Yi was a fiction writer and essayist. His essays originally focused on the need for national consciousness.[5] His fiction was among the first modern fiction in Korea and he is most famous for his novel, Mujeong (The Heartless). Mujeong was a description of the crossroads at which Korea found itself, stranded between tradition and modernity and undergoing conflict between social realities and traditional ideals.[6] His career can be split into thirds.

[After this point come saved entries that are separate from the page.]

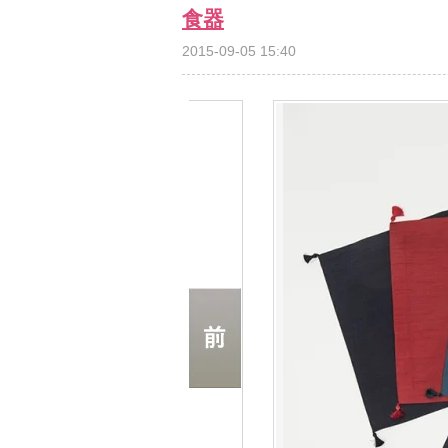
食器
2015-09-05 15:40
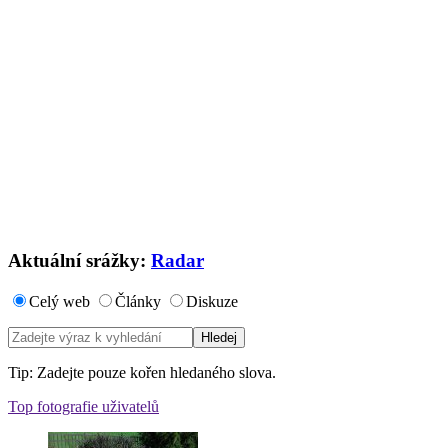
Aktuální srážky:
Radar
Celý web
Články
Diskuze
Tip: Zadejte pouze kořen hledaného slova.
Top fotografie uživatelů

The first period (that of Mujeong), from 1910-19 featured a strong attack on Korea's traditional society and the belief that Korea should adopt a more modern ("Western") worldview.[3] From the early 1920s to the 1930s, Yi transformed into a dedicated nationalist and published a controversial essay, "On the Remaking of National Consciousness", which advocated a moral overhaul of Korea and blamed Koreans for being defeatist.[3] The third period, from the 1930s on, coincided with Yi's conversion to Buddhism, and his work consequently became noticeably Buddhist in tone. This was also the period in which, as noted above, Yi became a Japanese collaborator.

Yi's professional judgment could be as fickle as his politics. In one famous case he befriended then abandoned the fellow writer Kim Myeong-sun, allegedly because his own beliefs about modernism had shifted.[7] Yi has also been considered one of the pioneers of queer literature in Korea with the publishing of Is it Love (Ai ka) in 1909, when Yi was 17.[8]


Works (Partial)



Translated works in English



References


  1. "이광수" biographical PDF available at LTI Korea Library or online at: "Archived copy". Archived from the original on September 21, 2013. Retrieved September 3, 2013.{{cite web}}: CS1 maint: archived copy as title (link)
  2. Understanding Korean Literature. Kim Hunggyu M. E. Sharpe. Armonk, NY. 1997.
  3. Korean Literature Translation Institute Database http://www.klti.or.kr/AuthorApp?mode=6010&aiNum=12337
  4. Neuhaus, Dolf-Alexander (2017). ""Awakening Asia": Korean Student Activists in Japan, The Asia Kunglun, and Asian Solidarity, 1910–1923". Cross-Currents: East Asian History and Culture Review. 6 (2): 608–638. doi:10.1353/ach.2017.0021.
  5. A History of Korean Literature. Peter H. Lee, Cambridge University Press. Cambridge, England.2003
  6. Understanding Korean Literature. Kim Hunggyu M. E. Sharpe. Armonk, NY. 1997. P. 118
  7. KTLIT http://www.ktlit.com/korean-literature/women-and-korean-literature-short-article-by-helen-koh
  8. admin (2012-09-25). "Queering Korean Literature: Author and Activist Yi Gwang-su - the3WM". thethreewisemonkeys.com. Retrieved 2018-05-12.



На других языках


- [en] Yi Kwang-su

[ru] Ли Гвансу

Ли Гвансу (кор. 이광수; 4 марта 1892 — 25 октября 1950) — корейский писатель и переводчик. Считается основателем современной корейской прозы. Основной работой считается роман «Бессердечие». Сотрудник газеты «Мэиль Синбо». В молодости участвовал в движении за независимость Кореи, затем изменил политические взгляды и стал сотрудничать с японской колониальной администрацией, взяв себе японское имя Каяма Мицуро (яп. 香山光郞). Во время Корейской войны был захвачен в плен армией КНДР и умер при невыясненных обстоятельствах, скорее всего от туберкулёза. Значительное влияние на его творчество оказал Лев Толстой, чью пьесу «Власть тьмы» Гвансу перевёл на корейский.